O companheiro presidente precisa ficar atento para um perigoso casamento entre certos pensamentos de seu partido ? por exemplo, o fundacionismo, que o leva a considerar apenas a parte da História do Brasil em que o PT dela participa ? com a natural prepotência da atividade publicitária. Os publicitários se habituaram a elaborar uma comunicação de mão única, posto que o comercial de TV, o anúncio de jornal, o spot de rádio ou o outdoor não são discurso de tribuna parlamentar, sujeito a apartes, ou mesmo artigo ou matéria de jornal, publicado uma única vez e sujeito a respostas em relativa igualdade de condições. Não. O anúncio é repetido dezenas de vezes, de forma simultânea em vários veículos, martelando unilateralmente uma única informação. Seu poder de persuasão é assustadoramente maior que a informação jornalística.

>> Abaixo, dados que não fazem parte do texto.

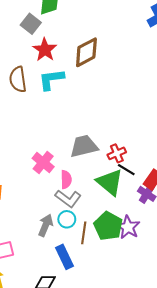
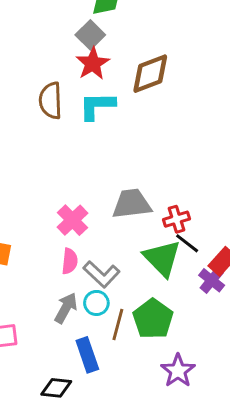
gray square: (31, 24) -> (90, 35), moved
pink semicircle: (66, 180) -> (70, 261), moved
purple star: (128, 227) -> (178, 371), moved

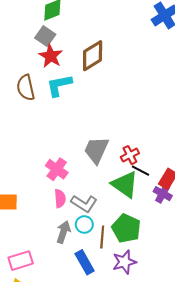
gray trapezoid: (132, 204) -> (96, 150), turned -48
purple star: (178, 371) -> (124, 262), moved, turned 30

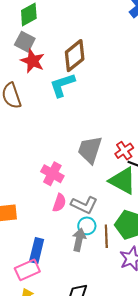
cyan L-shape: (59, 85) -> (62, 85), moved
pink semicircle: (60, 198) -> (59, 203), turned 30
gray arrow: (63, 232) -> (79, 240), moved
blue rectangle: (85, 262) -> (37, 251), moved, turned 50

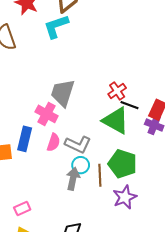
gray trapezoid: (90, 150) -> (63, 93), moved
blue rectangle: (37, 251) -> (25, 139), moved
pink rectangle: (27, 270) -> (22, 209), size x0.7

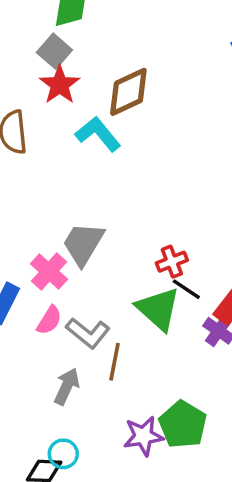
cyan L-shape: (56, 26) -> (98, 134), turned 56
green pentagon: (122, 164) -> (183, 424), moved
cyan circle: (81, 165) -> (63, 454), moved
brown line: (100, 175) -> (114, 362), moved

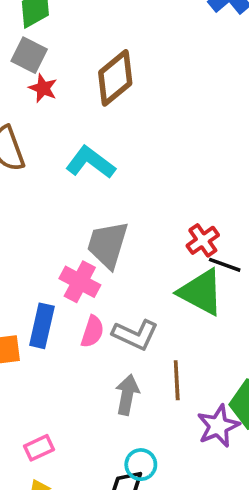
red star: (60, 85) -> (43, 88), size x0.7
cyan L-shape: (98, 134) -> (90, 162), moved
brown line: (114, 362) -> (177, 380), moved

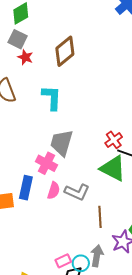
cyan L-shape: (90, 162) -> (52, 98), turned 56
gray arrow: (127, 395) -> (97, 256), moved
pink rectangle: (39, 448) -> (63, 261), moved

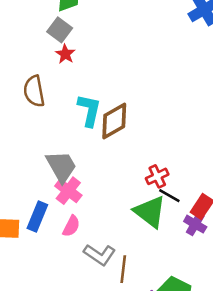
brown diamond: (65, 51) -> (114, 121), moved
gray trapezoid: (62, 143) -> (61, 166), moved, turned 124
gray L-shape: (77, 192) -> (100, 255), moved

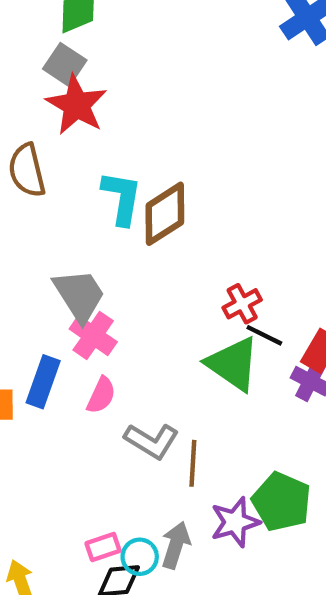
red star: (65, 54) -> (76, 105), size x1.8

Parece óbvio que o contraditório, o debate, a divergência tão defendidos pela esquerda, e também pelo PT, não se exercem, nesse caso, em igualdade mínima de condições. No caso do novo logotipo e da campanha de opinião sobre a Previdência Social, nenhum jornal, rádio ou televisão repetiria, durante 10 dias, 10 vezes ao dia, as declarações contrárias da senadora Heloisa Helena, para ficarmos no próprio PT, contra aspectos da Reforma Previdenciária. E muito menos veicularia nessa proporção seus justos argumentos contra a utilização de recursos públicos para a defesa de uma posição do governo em relação a um tema que ainda está em debate, ou seja, numa proposta do Executivo que poderá inclusive não ser aprovada no Congresso Nacional. Uma campanha como essa, para cumprir as exigências constitucionais, teria que ter caráter informativo e de orientação social, o que implicaria, no mínimo, informar as várias facetas da questão. E se o tema está em discussão por outros poderes da República, as opiniões contrárias teriam que ser incluídas na comunicação.

A questão da comunicação e o uso dos seus meios talvez seja a mais complexa da democracia. Exige aprofundamento do debate e grande responsabilidade política e social. Quando Lula designou para essa área Luiz Gushiken, um dos mais sérios e responsáveis quadros do PT, revelou sua sensibilidade para o tema. Mas é preciso refletir ainda mais.